A discussão foi gravada num telemóvel e divulgada terça-feira num site de celebridades. As redes sociais amplificaram o episódio, com comentários e memes, vendo nele mais uma lamentável confirmação do clima de ódio e polarização política que dividiu o Brasil no último ano, sobretudo desde as eleições presidenciais de 2014, que deram uma vitória sofrida e tangencial a Dilma Rousseff, cuja legitimidade governativa está a ser posta em causa por um processo de impeachment. No início deste mês, Chico Buarque subscreveu um abaixo-assinado de vários artistas contra o impeachment de Dilma.
O realizador Cacá Diegues, um dos fundadores do Cinema Novo brasileiro, que fazia parte do grupo de amigos que jantou com Chico, resumiu o episódio como “um sinal de como está o país, onde ninguém quer o diálogo". "Não se trata de estar certo ou errado, mas de poder expressar suas ideias. Essa coisa de que, se você não pensa igual ao outro você não presta, é nazista. Não havia uma discussão com argumentos, eles não deixavam o Chico falar”, disse à Folha de São Paulo.
Segundo a imprensa brasileira, Chico Buarque tinha acabado de jantar num restaurante no Leblon com um grupo de amigos que incluía Cacá Diegues, Eric Nepomuceno, o músico Edu Lobo e Miguel Faria Jr., realizador de um recente documentário sobre o cantor, Chico – Artista Brasileiro, que ainda está em cartaz nos cinemas do Rio de Janeiro. Segundo Cacá Diegues e Eric Nepomuceno, o cantor começou a ser provocado assim que saiu do restaurante e atravessou calmamente a rua para dialogar com os jovens que gritavam “petista”, termo pejorativo com que a direita brasileira se refere aos simpatizantes do PT. Chico mostra-se diplomático e cordial, sorri, aperta mãos, pergunta os nomes dos seus interlocutores. Um deles é um rapper e ex-namorado de uma actriz de telenovelas da Globo, Tulio Dek. Outro é filho de um empresário e apresentador de televisão, Álvaro Garnero. Num comentário sobre o incidente que escreveu para a Carta Maior, portal de esquerda, Eric Nepomuceno descreveu-os como “um grupo de garotões cuja profissão principal é ser filho de pai rico”.
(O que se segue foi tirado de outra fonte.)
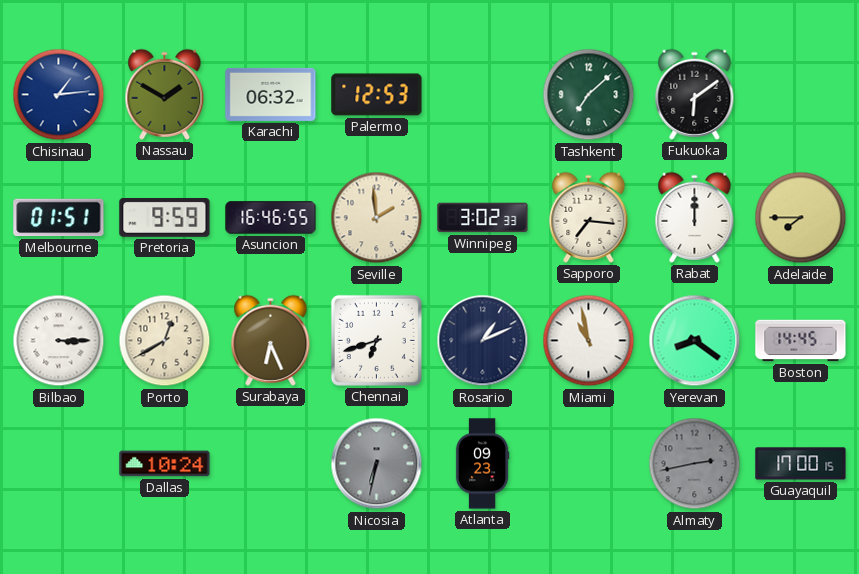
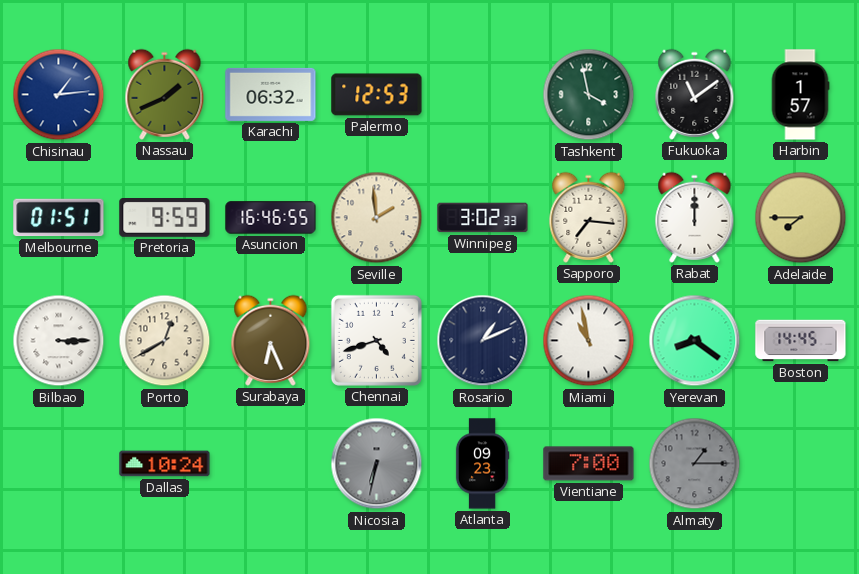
Nassau: 1:50 -> 1:41
Tashkent: 7:08 -> 3:58
Fukuoka: 6:09 -> 11:09
Harbin: none -> 1:57
Chennai: 6:42 -> 4:42
Vientiane: none -> 7:00
Almaty: 2:43 -> 1:15
Guayaquil: 17:00 -> none
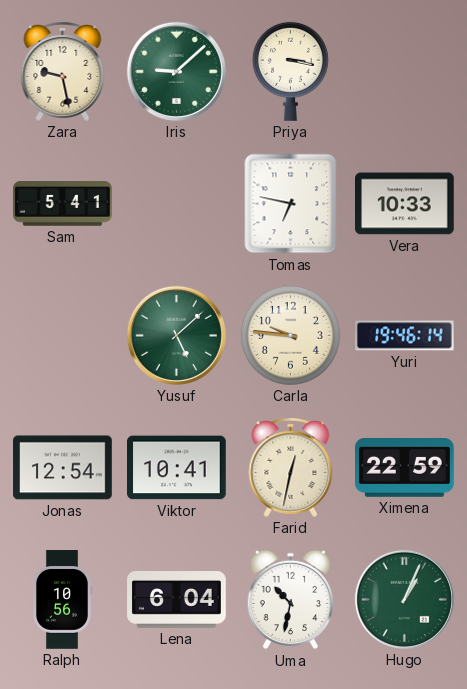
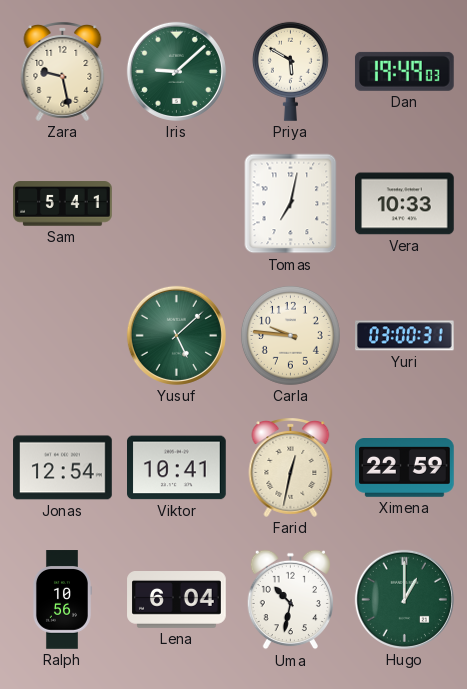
Priya: 3:17 -> 5:50
Dan: none -> 19:49
Tomas: 6:47 -> 7:02
Yuri: 19:46 -> 03:00
Hugo: 1:04 -> 1:00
Durante a discussão, um dos jovens grita que “o PT é bandido!”, ao que Chico responde: “Acho que o PSDB é bandido, e agora?". O PSDB é o partido do ex-Presidente Fernando Henrique Cardoso e de Aécio Neves, que disputou as últimas eleições presidenciais com Dilma. Noutro momento, o cantor recomenda a um dos jovens: “Procure se informar mais porque, com base na revista Veja, você não vai chegar muito longe”. A Veja é uma revista de informação semanal, a mais lida no Brasil, alinhada com sectores conservadores. Uma das suas recentes capas exibia uma fotomontagem do ex-Presidente Lula da Silva vestido com farda prisional.
Um dos jovens, que se identifica como Guilherme Mota, diz a Chico, num tom crítico: "Para quem mora em Paris, é fácil". O cantor vive no Leblon, a poucos minutos do local onde ocorreu a discussão.
“Mais grave é saber que não foi a primeira nem a décima ocasião, e também não terá sido a última”, escreveu Eric Nepomuceno na Carta Maior. “O país está polarizado como poucas vezes esteve nos últimos 50 ou 60 anos. O grau de agressividade, de furiosa intransigência dessa direita recém-saída de um imenso armário – certamente embutido – é o que mais chama a atenção.”
Chico Buarque não comentou publicamente o caso. Limitou-se a partilhar no seu Facebook oficial um vídeo do YouTube com uma das suas canções mais famosas. Vai Trabalhar, Vagabundo.
Lula e Dilma publicaram mensagens nas suas páginas de Facebook, solidarizando-se com Chico Buarque. "É muito triste ver a que ponto o ódio de classe rebaixa o comportamento de alguns que se consideram superiores, mas não passam de analfabetos políticos", escreveu Lula, que termina citando a letra de uma música de Chico: "Apesar de vocês, amanhã há-de ser outro dia".